* _What needs to be done_:
Only the lines from the beginning of the data through the line holding "желудочка при артер" belong in the answer, printed exactly and without pictures.

Dataset entries
==*==

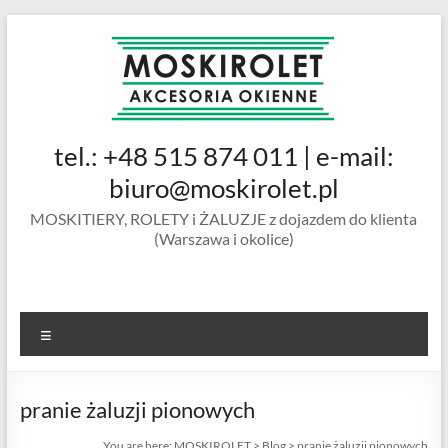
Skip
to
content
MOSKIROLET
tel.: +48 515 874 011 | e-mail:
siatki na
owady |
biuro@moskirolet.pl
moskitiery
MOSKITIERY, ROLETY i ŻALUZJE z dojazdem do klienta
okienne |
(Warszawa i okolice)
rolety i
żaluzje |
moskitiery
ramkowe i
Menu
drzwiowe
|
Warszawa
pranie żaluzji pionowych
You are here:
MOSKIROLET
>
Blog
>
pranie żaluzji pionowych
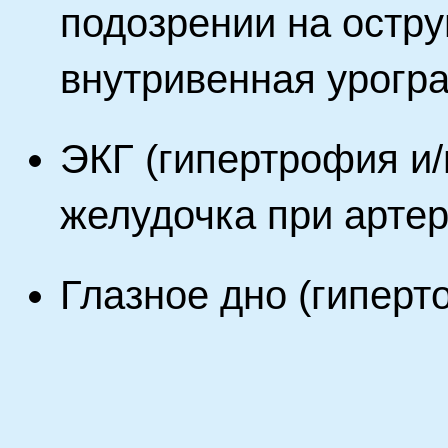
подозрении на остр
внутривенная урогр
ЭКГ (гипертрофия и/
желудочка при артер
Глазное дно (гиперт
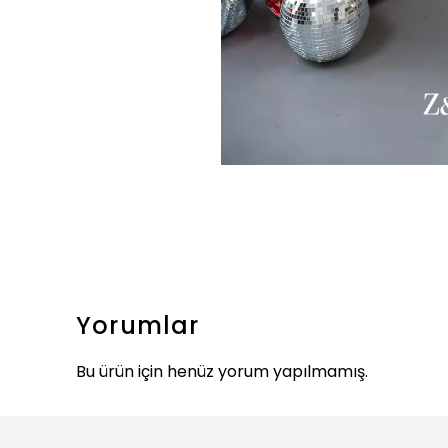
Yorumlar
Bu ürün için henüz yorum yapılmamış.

==*==

* _Exercise response_:
Skip
to
content
MOSKIROLET
tel.: +48 515 874 011 | e-mail:
siatki na
owady |
biuro@moskirolet.pl
moskitiery
MOSKITIERY, ROLETY i ŻALUZJE z dojazdem do klienta
okienne |
(Warszawa i okolice)
rolety i
żaluzje |
moskitiery
ramkowe i
Menu
drzwiowe
|
Warszawa
pranie żaluzji pionowych
You are here:
MOSKIROLET
>
Blog
>
pranie żaluzji pionowych
подозрении на остр
внутривенная урогр
ЭКГ (гипертрофия и/
желудочка при артер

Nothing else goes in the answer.